People have generally tended to settle and found their cities in such places also.
Urbanization's damage therefore tends to be concentrated in species-rich areas. In the USA alone, about 3 million acres per year are paved over or destroyed for urban development, highways, airports, and water projects.
One of the world's most species-rich areas is the Cape Province of South Africa, but that nation is undergoing a great population explosion that increases its population by 60,000 each month. The brilliant, sparkling yellow flowers of the Golden Gladiolus once covered a valley and hillside near Cape Town. But alien plants, introduced for a dune-reclamation scheme, escaped and smothered the populations of gladioli. A housing project that soon followed paved over most of the rest of the species' habitat, and the surviving plants were confined to a strip of land ten yards wide and forty yards long. They were then bulldozed for gravel. Amazingly, the few survivors were saved by being sandwiched between two rocky banks, but other factors - a
pathway, picnic sites, children's swings, beer cans, broken glass, and trampling - pressured it
further. Children also picked the beautiful flowers. In 1979 there remained 113 Gladiolus plants. In 1980 only 45 remained. Only two of those flowered; one was picked and dropped, and the other flowered early and produced two seed pods. The rest were seedlings. Their future is very dim.
There are other factors that also has its effects on plants and wildlife.
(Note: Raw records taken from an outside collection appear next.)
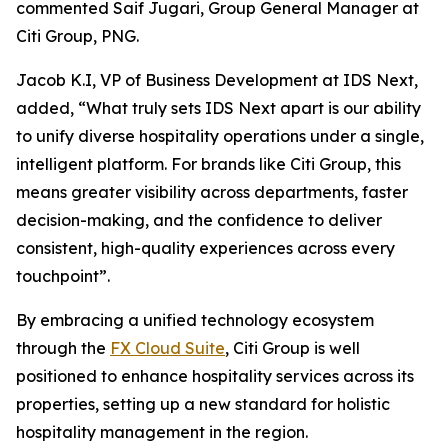
commented Saif Jugari, Group General Manager at
Citi Group, PNG.
Jacob K.I, VP of Business Development at IDS Next,
added, “What truly sets IDS Next apart is our ability
to unify diverse hospitality operations under a single,
intelligent platform. For brands like Citi Group, this
means greater visibility across departments, faster
decision-making, and the confidence to deliver
consistent, high-quality experiences across every
touchpoint”.
By embracing a unified technology ecosystem
through the
FX Cloud Suite
, Citi Group is well
positioned to enhance hospitality services across its
properties, setting up a new standard for holistic
hospitality management in the region.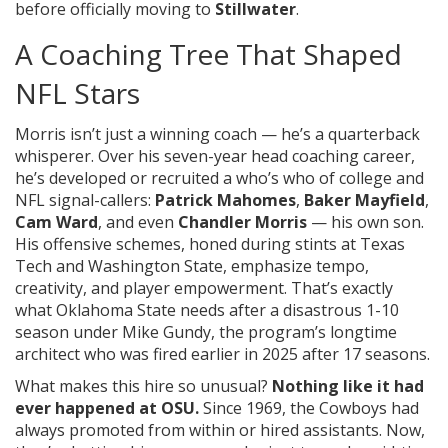
before officially moving to
Stillwater
.
A Coaching Tree That Shaped
NFL Stars
Morris isn’t just a winning coach — he’s a quarterback
whisperer. Over his seven-year head coaching career,
he’s developed or recruited a who’s who of college and
NFL signal-callers:
Patrick Mahomes
,
Baker Mayfield
,
Cam Ward
, and even
Chandler Morris
— his own son.
His offensive schemes, honed during stints at
Texas
Tech
and
Washington State
, emphasize tempo,
creativity, and player empowerment. That’s exactly
what
Oklahoma State
needs after a disastrous 1-10
season under Mike Gundy, the program’s longtime
architect who was fired earlier in 2025 after 17 seasons.
What makes this hire so unusual?
Nothing like it had
ever happened at OSU.
Since 1969, the Cowboys had
always promoted from within or hired assistants. Now,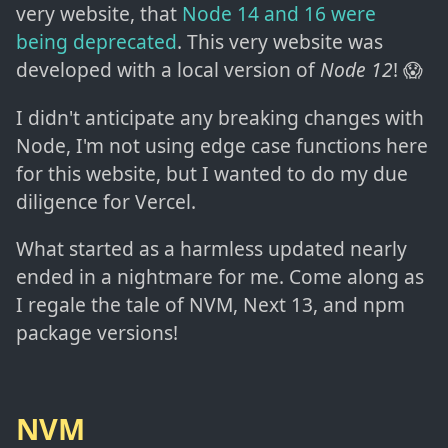
very website, that
Node 14 and 16 were
being deprecated
. This very website was
developed with a local version of
Node 12
! 😱
I didn't anticipate any breaking changes with
Node, I'm not using edge case functions here
for this website, but I wanted to do my due
diligence for Vercel.
What started as a harmless updated nearly
ended in a nightmare for me. Come along as
I regale the tale of NVM, Next 13, and npm
package versions!
NVM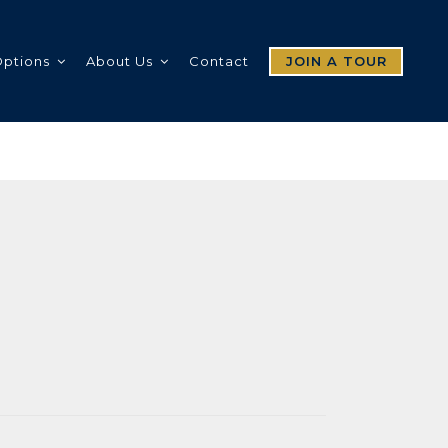
Options
About Us
Contact
JOIN A TOUR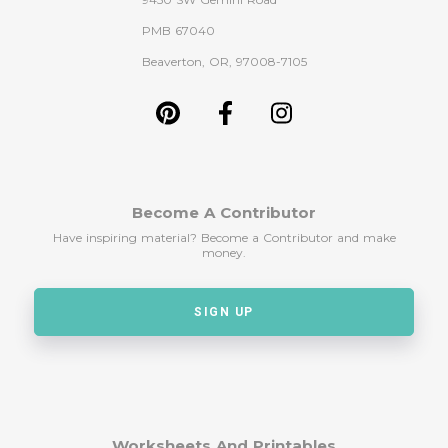
PMB 67040
Beaverton, OR, 97008-7105
Become A Contributor
Have inspiring material? Become a Contributor and make
money.
SIGN UP
Worksheets And Printables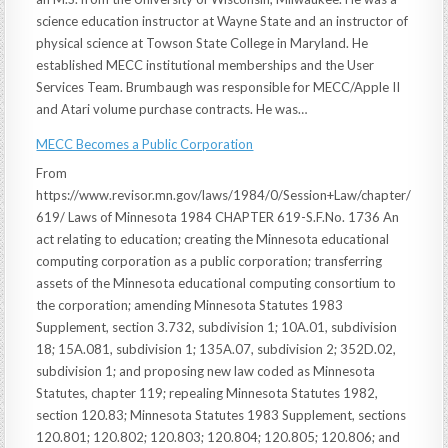
science education instructor at Wayne State and an instructor of
physical science at Towson State College in Maryland. He
established MECC institutional memberships and the User
Services Team. Brumbaugh was responsible for MECC/Apple II
and Atari volume purchase contracts. He was…
MECC Becomes a Public Corporation
From
https://www.revisor.mn.gov/laws/1984/0/Session+Law/chapter/
619/ Laws of Minnesota 1984 CHAPTER 619-S.F.No. 1736 An
act relating to education; creating the Minnesota educational
computing corporation as a public corporation; transferring
assets of the Minnesota educational computing consortium to
the corporation; amending Minnesota Statutes 1983
Supplement, section 3.732, subdivision 1; 10A.01, subdivision
18; 15A.081, subdivision 1; 135A.07, subdivision 2; 352D.02,
subdivision 1; and proposing new law coded as Minnesota
Statutes, chapter 119; repealing Minnesota Statutes 1982,
section 120.83; Minnesota Statutes 1983 Supplement, sections
120.801; 120.802; 120.803; 120.804; 120.805; 120.806; and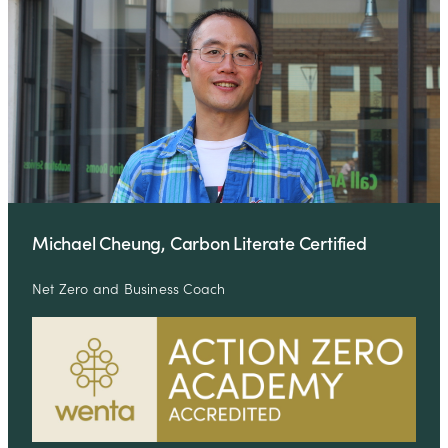
Michael Cheung, Carbon Literate Certified
Net Zero and Business Coach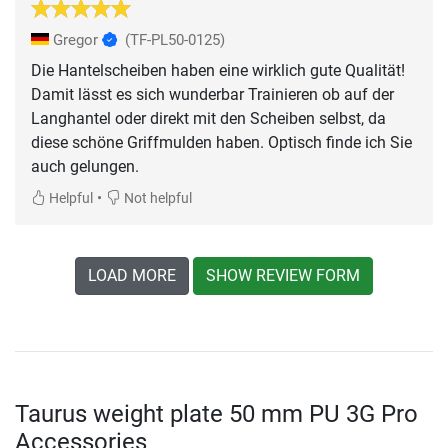
Gregor
(TF-PL50-0125)
Die Hantelscheiben haben eine wirklich gute Qualität!
Damit lässt es sich wunderbar Trainieren ob auf der
Langhantel oder direkt mit den Scheiben selbst, da
diese schöne Griffmulden haben. Optisch finde ich Sie
auch gelungen.
•
Helpful
Not helpful
LOAD MORE
SHOW REVIEW FORM
Taurus weight plate 50 mm PU 3G Pro
Accessories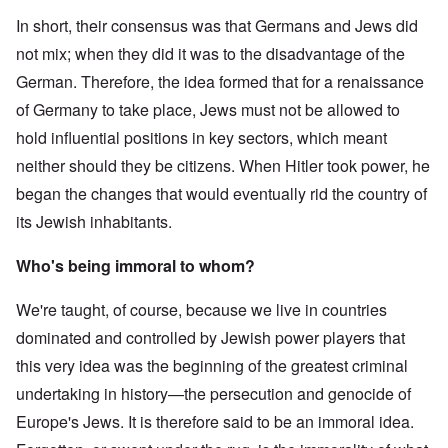
In short, their consensus was that Germans and Jews did
not mix; when they did it was to the disadvantage of the
German. Therefore, the idea formed that for a renaissance
of Germany to take place, Jews must not be allowed to
hold influential positions in key sectors, which meant
neither should they be citizens. When Hitler took power, he
began the changes that would eventually rid the country of
its Jewish inhabitants.
Who's being immoral to whom?
We're taught, of course, because we live in countries
dominated and controlled by Jewish power players that
this very idea was the beginning of the greatest criminal
undertaking in history—the persecution and genocide of
Europe's Jews. It is therefore said to be an immoral idea.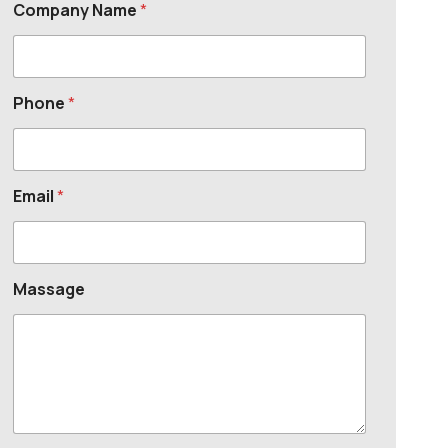
Company Name
*
Phone
*
Email
*
Massage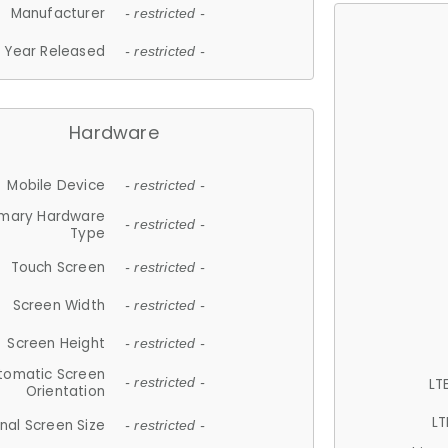
Manufacturer
- restricted -
Year Released
- restricted -
Hardware
Mobile Device
- restricted -
imary Hardware
- restricted -
Type
Touch Screen
- restricted -
Screen Width
- restricted -
Screen Height
- restricted -
tomatic Screen
LT
- restricted -
Orientation
LT
nal Screen Size
- restricted -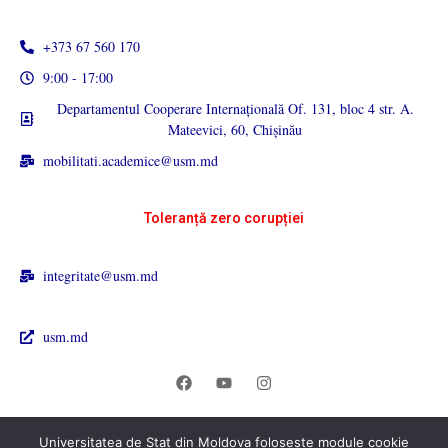
+373 67 560 170
9:00 - 17:00
Departamentul Cooperare Internațională Of. 131, bloc 4 str. A.
Mateevici, 60, Chișinău
mobilitati.academice@usm.md
Toleranță zero corupției
integritate@usm.md
usm.md
Universitatea de Stat din Moldova folosește module cookie
© 2026 Universitatea de Stat din Moldova. All rights reserved.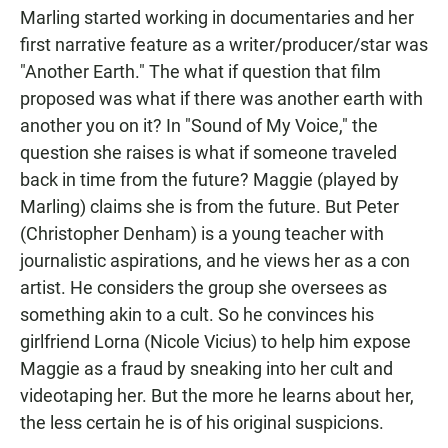
Marling started working in documentaries and her
first narrative feature as a writer/producer/star was
"Another Earth." The what if question that film
proposed was what if there was another earth with
another you on it? In "Sound of My Voice," the
question she raises is what if someone traveled
back in time from the future? Maggie (played by
Marling) claims she is from the future. But Peter
(Christopher Denham) is a young teacher with
journalistic aspirations, and he views her as a con
artist. He considers the group she oversees as
something akin to a cult. So he convinces his
girlfriend Lorna (Nicole Vicius) to help him expose
Maggie as a fraud by sneaking into her cult and
videotaping her. But the more he learns about her,
the less certain he is of his original suspicions.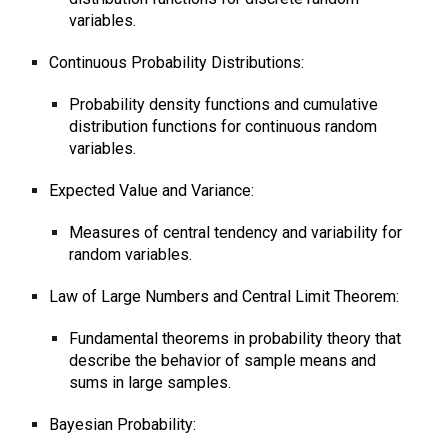
variables.
Continuous Probability Distributions:
Probability density functions and cumulative
distribution functions for continuous random
variables.
Expected Value and Variance:
Measures of central tendency and variability for
random variables.
Law of Large Numbers and Central Limit Theorem:
Fundamental theorems in probability theory that
describe the behavior of sample means and
sums in large samples.
Bayesian Probability: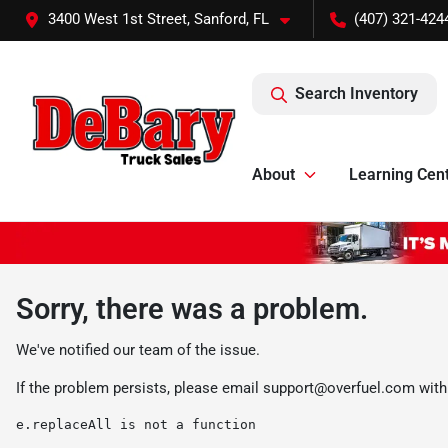
3400 West 1st Street, Sanford, FL
(407) 321-424
Search Inventory
About
Learning Cen
Sorry, there was a problem.
We've notified our team of the issue.
If the problem persists, please email
support@overfuel.com
with
e.replaceAll is not a function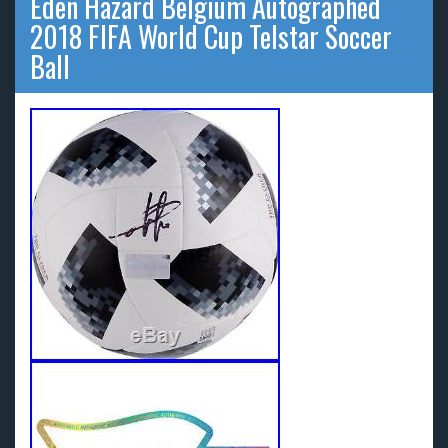
Eden Hazard Belgium Autographed
2018 FIFA World Cup Telstar Soccer
Ball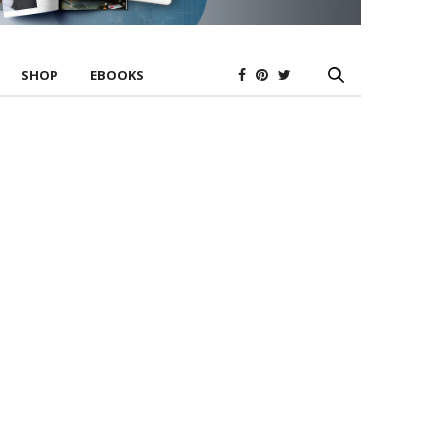
SHOP
EBOOKS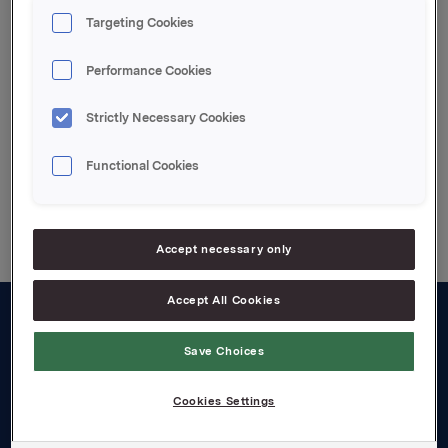
2002 and is not reflected in the above figures.
Targeting Cookies
Attachments
Performance Cookies
Enclosed pdf.file
Strictly Necessary Cookies
Functional Cookies
Back to press releases
Accept necessary only
Accept All Cookies
About us
Save Choices
Board and management
Cookies Settings
Governance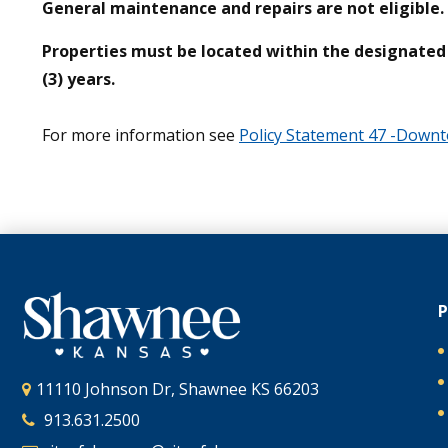
General maintenance and repairs are not eligible.
Properties must be located within the designated e
(3) years.
For more information see
Policy Statement 47 -Dow
11110 Johnson Dr, Shawnee KS 66203
913.631.2500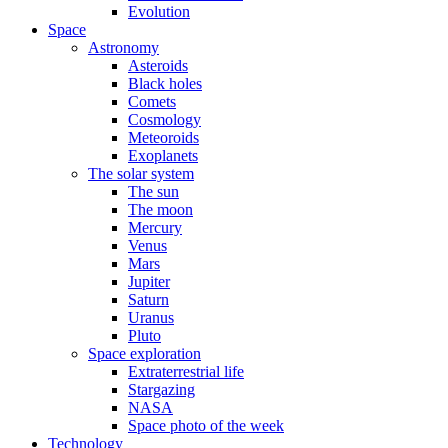
Evolution
Space
Astronomy
Asteroids
Black holes
Comets
Cosmology
Meteoroids
Exoplanets
The solar system
The sun
The moon
Mercury
Venus
Mars
Jupiter
Saturn
Uranus
Pluto
Space exploration
Extraterrestrial life
Stargazing
NASA
Space photo of the week
Technology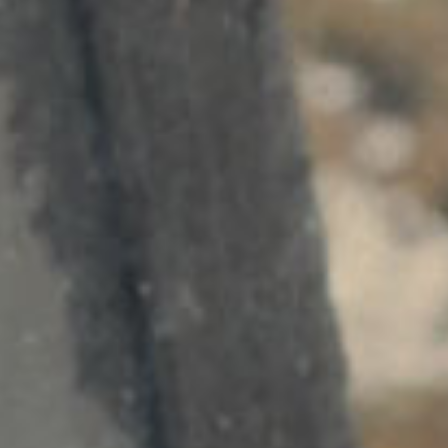
SEARCH FILM THREAT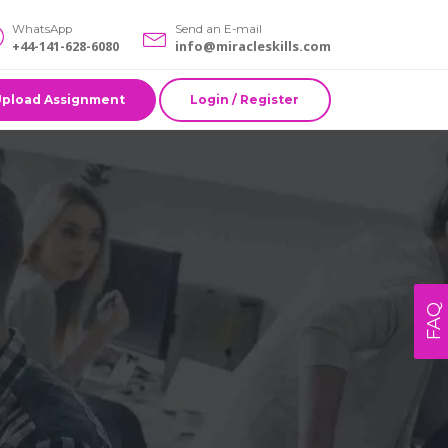
WhatsApp
Send an E-mail
+44-141-628-6080
info@miracleskills.com
Upload Assignment
Login / Register
FAQ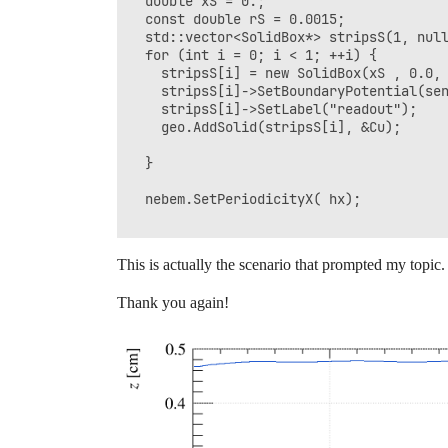
  double xS = 0.;

    TCanvas c2("c2", "", 600, 600);

  const double rS = 0.0015;

  geomView2d2.SetCanvas(&c2);

  std::vector<SolidBox*> stripsS(1, null
  geomView2d2.SetPlaneXY();

  for (int i = 0; i < 1; ++i) {

  geomView2d2.Plot3d();

    stripsS[i] = new SolidBox(xS , 0.0, 
  geomView2d2.PlotPanels();

    stripsS[i]->SetBoundaryPotential(sen
    stripsS[i]->SetLabel("readout");

    TCanvas c3("c3", "", 600, 600);

    geo.AddSolid(stripsS[i], &Cu);

  // Plot field contour

  ViewField fieldView(&nebem);

  }

  fieldView.SetCanvas(&c3);

  fieldView.SetArea(-1.,-0.4,-0.2,1.,0.4
  nebem.SetPeriodicityX( hx); 

  fieldView.SetPlaneXZ();

  fieldView.PlotContour("v");

This is actually the scenario that prompted my topic.
  TCanvas c4("c4", "", 600, 600);

  ViewField fieldView1(&nebem);

Thank you again!
  fieldView1.SetCanvas(&c4);

  // Plot field contour

  fieldView1.SetPlaneXY();

  fieldView1.PlotContour("v");

 gSystem->ProcessEvents();

 app.Run(true);

}
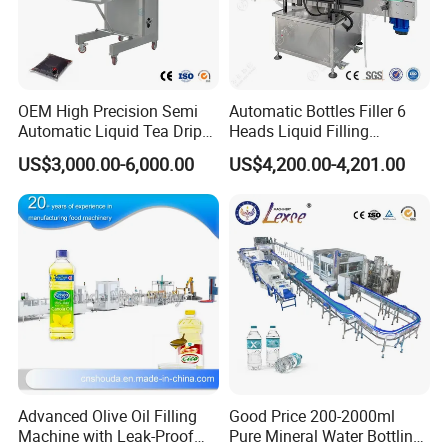
OEM High Precision Semi
Automatic Bottles Filler 6
Automatic Liquid Tea Drip
Heads Liquid Filling
Coffee Bag Filling Machine
Machine.
US$3,000.00-6,000.00
US$4,200.00-4,201.00
Advanced Olive Oil Filling
Good Price 200-2000ml
Machine with Leak-Proof
Pure Mineral Water Bottling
Networks of roads that connect urban areas have impact on animals after construction is completed. Roads serve as barriers to movement, splitting apart herds of large animals or preventing them from making necessary seasonal migrations. The building of an Alaskan (United States) pipeline caused great concern over the movements of caribou and other wildlife. Smaller animals also suffer division of their populations by highways, railways, and canals. This changes their population structure and makes the remaining populations smaller and more vulnerable. A study has indicated that a four-lane divided highway may be to small forest mammals equivalent to a river twice as wide. Countless animals are also killed by cars every single day. When European frogs, toads, and salamanders cross roads in central Europe in great numbers, migrating to the lakes and streams where they breed, they are squashed in the millions. This problem is well known enough that European highway authorities have constructed fences to keep them off the roads. Fence-tunnel systems are also being considered to transfer the animals safely under highways in critical areas. The Swiss Association of Civil Engineers has even recently published instructions for constructing amphibian underpasses! Luckily for these creatures, the Swiss have learned to value their amphibian populations, a lesson that it would not hurt many of us to learn.